Try this natural regimen for healthy skin
January 1, 2022 | View PDF
Hello! I have been a primary care provider in Juneau Alaska for nearly 30 years, as well as a health writer, yoga enthusiast and instructor, musician, and lover of the great outdoors. My professional focus is on wellness. I particularly enjoy helping patients achieve good health, with minimal or no medication if possible. “Anything that can be healed by judicious diet and lifestyle should not be treated any other way” is a wise maxim attributed to Hippocrates (460-370 BC, Greek).
This new column will serve as an introduction to the principles of naturopathic medicine, which predate pharmaceutical approaches to healthcare by several centuries.

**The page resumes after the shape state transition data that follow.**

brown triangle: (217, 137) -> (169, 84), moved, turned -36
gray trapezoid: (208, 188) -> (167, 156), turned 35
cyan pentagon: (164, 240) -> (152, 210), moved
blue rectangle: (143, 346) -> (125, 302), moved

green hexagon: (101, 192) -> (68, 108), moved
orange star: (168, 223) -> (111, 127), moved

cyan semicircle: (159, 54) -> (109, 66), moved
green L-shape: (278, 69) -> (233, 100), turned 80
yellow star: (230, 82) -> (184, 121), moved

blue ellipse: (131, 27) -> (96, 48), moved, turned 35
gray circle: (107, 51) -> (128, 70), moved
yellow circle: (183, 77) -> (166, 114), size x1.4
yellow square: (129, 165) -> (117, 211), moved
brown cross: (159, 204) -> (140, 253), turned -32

This month’s topic introduces some basic techniques for skin care. The skin is the largest organ of the body and provides a highly effective barrier between the outside environment and internal structures such as the subcutaneous fat, blood vessels and nerves, and the digestive organs and glands. Skin is by nature lipophilic, which means it loves fat, making it “water proof.”
Luckily, skin is constantly renewing itself. Most of the house dust in your home is from the shedding of the uppermost surface of the skin, the epidermis. That’s great — we are constantly growing new skin and that’s why it can last a lifetime. But skin gets thinner and more vulnerable as we age.

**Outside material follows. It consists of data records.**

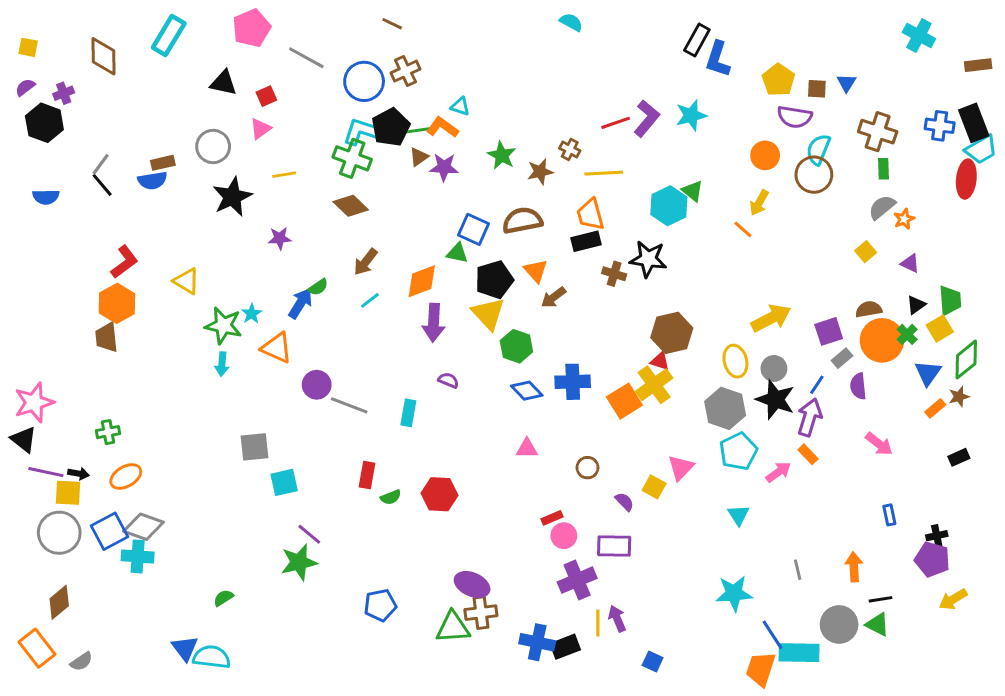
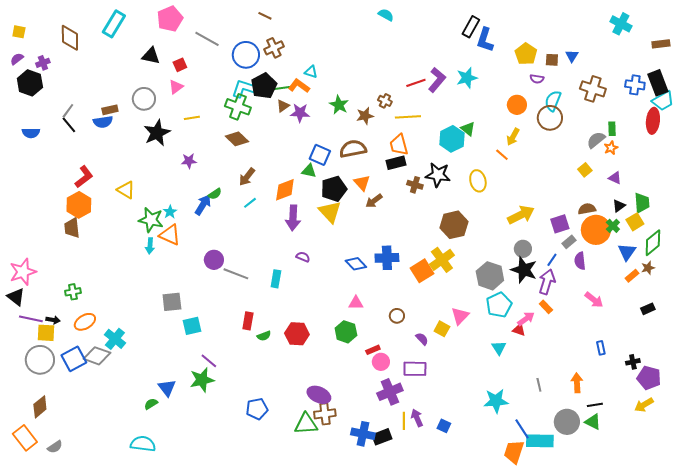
purple semicircle: (795, 117) -> (537, 79), size x0.6
green rectangle: (883, 169) -> (612, 129), moved
green hexagon: (516, 346) -> (346, 332), moved
orange triangle: (277, 348) -> (170, 235), moved
red triangle: (660, 361) -> (519, 330), moved
yellow ellipse: (735, 361) -> (478, 181), moved
cyan cross: (138, 556) -> (115, 339), moved, turned 35
purple pentagon: (932, 559) -> (649, 378), moved
blue triangle: (185, 648) -> (167, 388), moved
blue square: (653, 661) -> (444, 426), moved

My purpose as I, and my patient population, inevitably ages, is to promote graceful longevity. Here are the two wellness tips for today.
Dry skin brushing
This is absolutely the finest bath for your skin. Soap is actually fairly irritating — the natural chemicals in soaps (saponins) work by being a bit abrasive.
Minimize your use of soap. Just the hairy parts, a few times a week, should suffice. Unless you stepped into a mud puddle or spent the afternoon working on a greasy engine without wearing gloves (not advised), soap is generally not needed other than for frequent hand washing. Skin brushing is a little less intuitive for men, because of having more body hair, but you can all start your day with brushing your skin, dry, with a long-handled brush. This is one reason I look younger than my age today. Plus, it feels great.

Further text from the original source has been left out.